A British Council study, The Shape of International Education to 2025, predicts that China will remain the number one sender of international students to other countries in 2025, followed by India. Also at that ten-year mark, however, India will have the largest number of 18–22-year-olds poised to enter higher education – 119 million (an increase of 3.9 million students over 2012) – and China will have the second largest at 80 million (down from more than 115 million in 2012). The report highlights that the world’s leading study destinations – the US and UK – will continue to see their market share of internationally mobile students decline through 2025. This is largely a result of emerging study destinations claiming a greater share of international students, and of the increasing proportion of geo-local mobility. For example, 26% of Arab students studying abroad in 2012 did so within the Middle East (a jump from 12% in 1999).

The University Innovation Alliance, a group of 11 research institutions across the country, is on track to meet its goal of increasing the number of graduates at its universities by 20% by the 2022-23 academic year. The alliance institutions will graduate 94,000 more students than they would have absent their involvement in the group, which asks institutions to graduate more students, focus on their success across the socioeconomic spectrum, share data and innovate together. The alliance formed in 2014 and its major focus areas in the first two years have been predictive analytics and intensive advising as mentor institutions bring members up to speed and "student success teams" work on each campus to get closer to goals identified by a committee of leaders across all universities in the alliance.

Higher education leaders have shifted focus from reducing costs and driving efficiencies toward using technology to enhance competitive advantage and support emerging business models — and ultimately, the institution’s main missions of education and research, according to Gartner.
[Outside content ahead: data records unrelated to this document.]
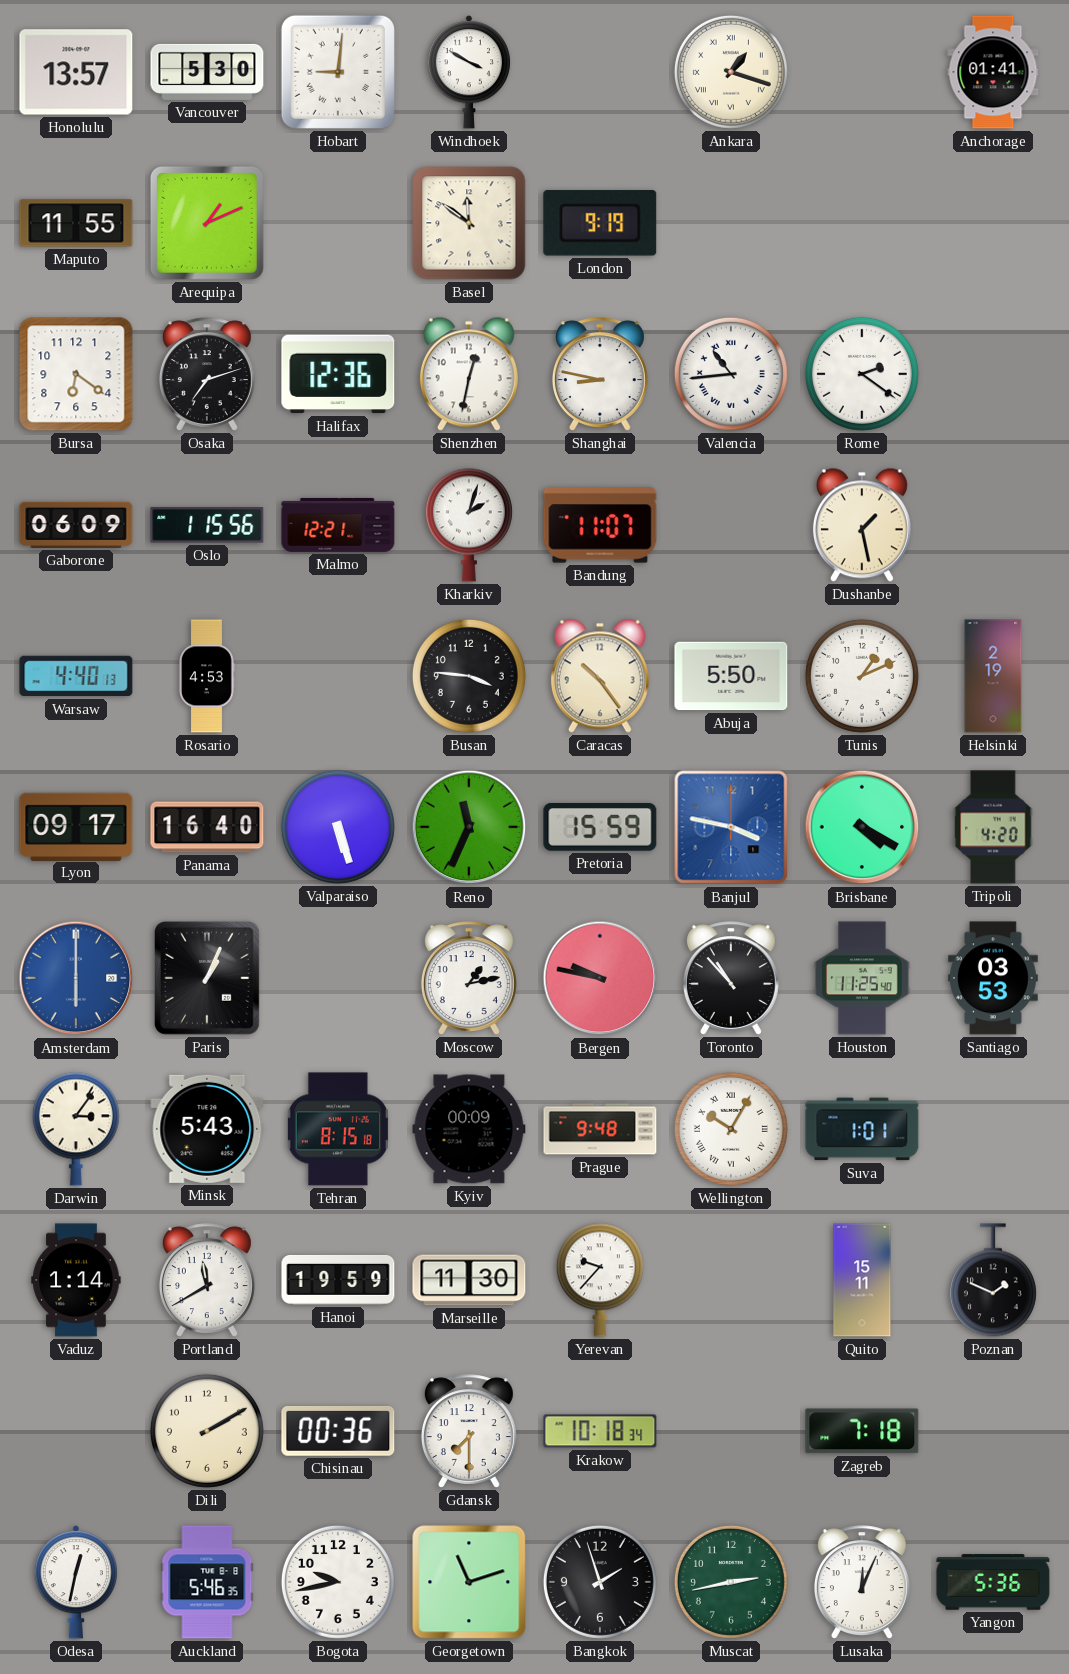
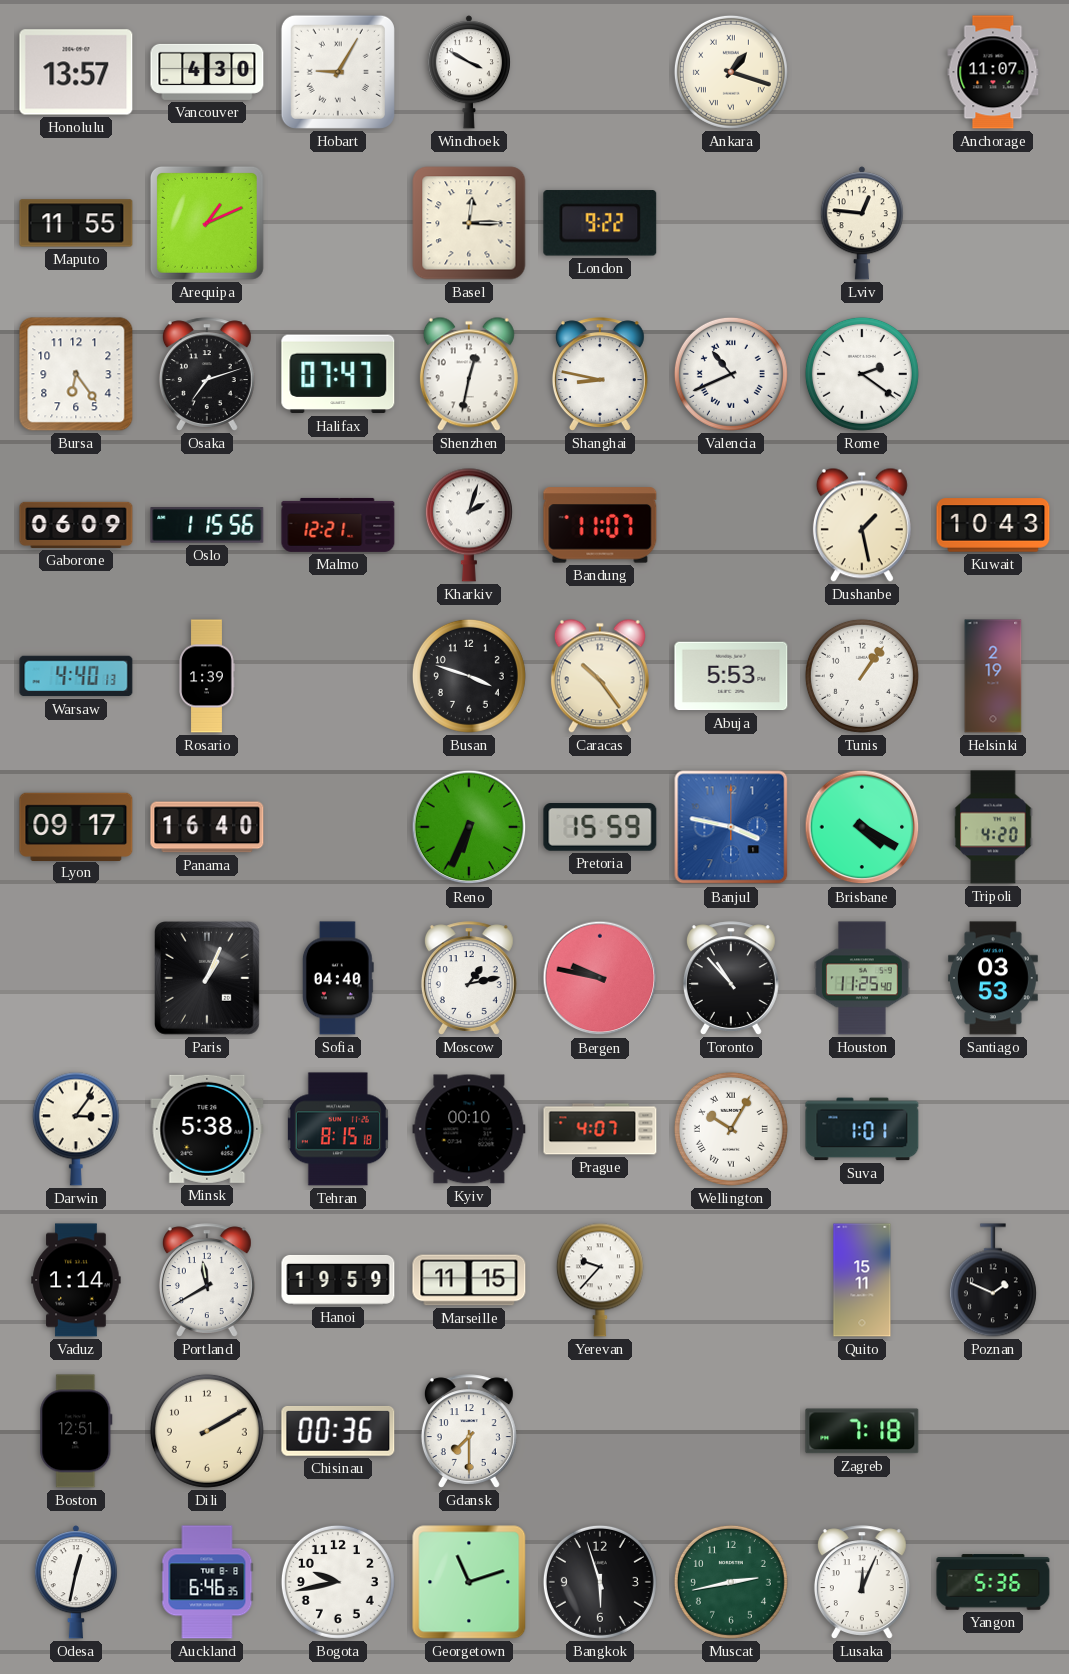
Vancouver: 5:30 -> 4:30
Hobart: 9:01 -> 9:05
Anchorage: 01:41 -> 11:07
Basel: 11:51 -> 12:15
London: 9:19 -> 9:22
Lviv: none -> 12:46
Bursa: 6:21 -> 6:24
Halifax: 12:36 -> 07:47
Valencia: 10:44 -> 10:41
Kuwait: none -> 10:43
Rosario: 4:53 -> 1:39
Busan: 3:46 -> 3:48
Abuja: 5:50 -> 5:53
Tunis: 1:11 -> 1:06
Valparaiso: 5:27 -> none
Reno: 11:34 -> 6:34
Amsterdam: 6:00 -> none
Sofia: none -> 04:40
Minsk: 5:43 -> 5:38
Kyiv: 00:09 -> 00:10
Prague: 9:48 -> 4:07
Marseille: 11:30 -> 11:15
Boston: none -> 12:51
Krakow: 10:18 -> none
Auckland: 5:46 -> 6:46
Bangkok: 1:57 -> 5:57
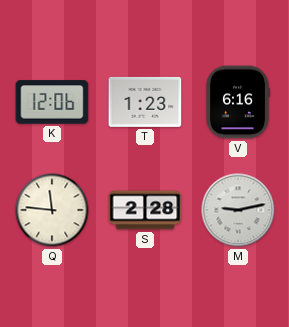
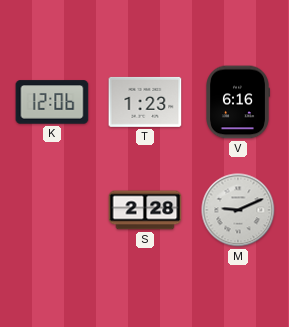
Q: 11:46 -> none
M: 9:13 -> 9:11
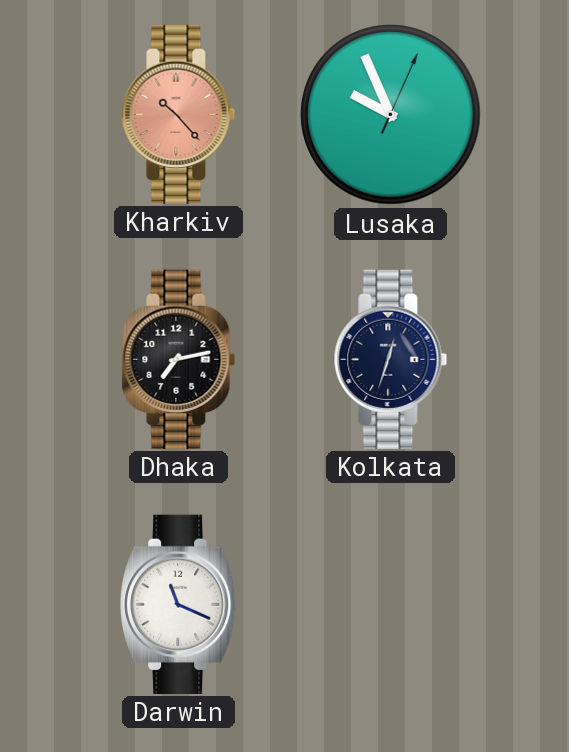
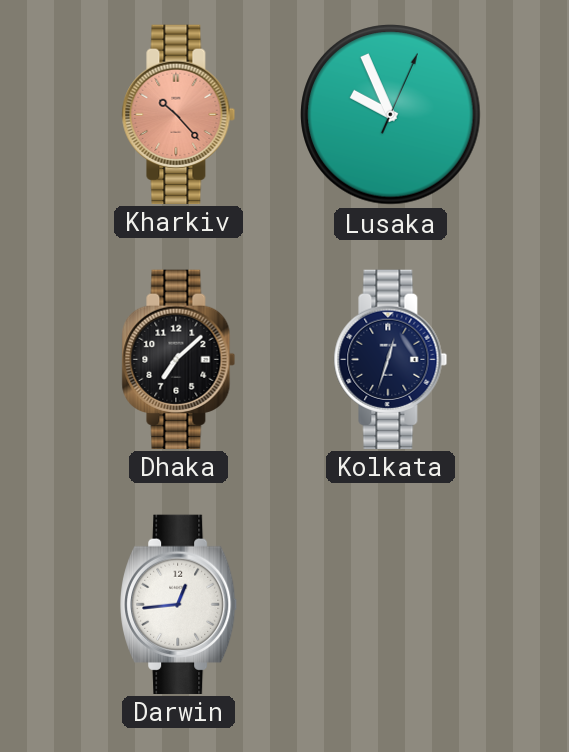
Dhaka: 7:13 -> 7:08
Darwin: 11:19 -> 12:44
Gartner forecasts that worldwide higher education sector spending will grow 1.2% to reach $38.2 billion in 2016. For institutions to thrive in the increasingly competitive education ecosystem, they must become more innovative and it is often technology that will underpin that innovation. Gartner has identified the top 10 strategic technologies for the higher education sector in 2016, which are: 1. Adaptive Learning, 2. Predicative Analytics, 3. Customer relationship management (CRM), 4. Interoperability, 5. Open Microcredentials, 6. Digital Assessment, 7. Smart Machines, 8. Open Educational Resource (OER) ecosystems, 9. Listening and Sensing Technology and 10. Collaboration Technology.

The Century Foundation published the first report in a new series on college completion. The report’s author, former USED official Bob Shireman, questions the recent push by government officials to have accreditors focus more on student outcomes. The report looks at how government officials have pressed college accreditors to focus more on "student outcomes," quantifiable indicators of knowledge acquired, skills learned, degrees attained, and so on. It then argues that it is not these enumerated outcomes that are the best way to hold colleges accountable, but rather the evidence of student engagement in the curriculum—their papers, written examinations, projects, and presentations—that holds the most promise for spurring improvement in higher education.

The National Student Clearinghouse Research Center has released a new state-by-state look at nationwide college completion data that it released in the fall. Although the national completion rate for students who started at four-year public colleges fell 1.7 percentage points to 61.2% between 2008 and 2009, 15 states bucked that trend. Nationally, 32% of two-year college students graduated from a different institution from where they first enrolled; California and Texas were the most extreme examples, with more than 40 % of students doing so. And in 20 states, more than 5% of the starting cohort at four-year public colleges graduated in a different state. In 30 states, the same goes for students who started at four-year private nonprofits.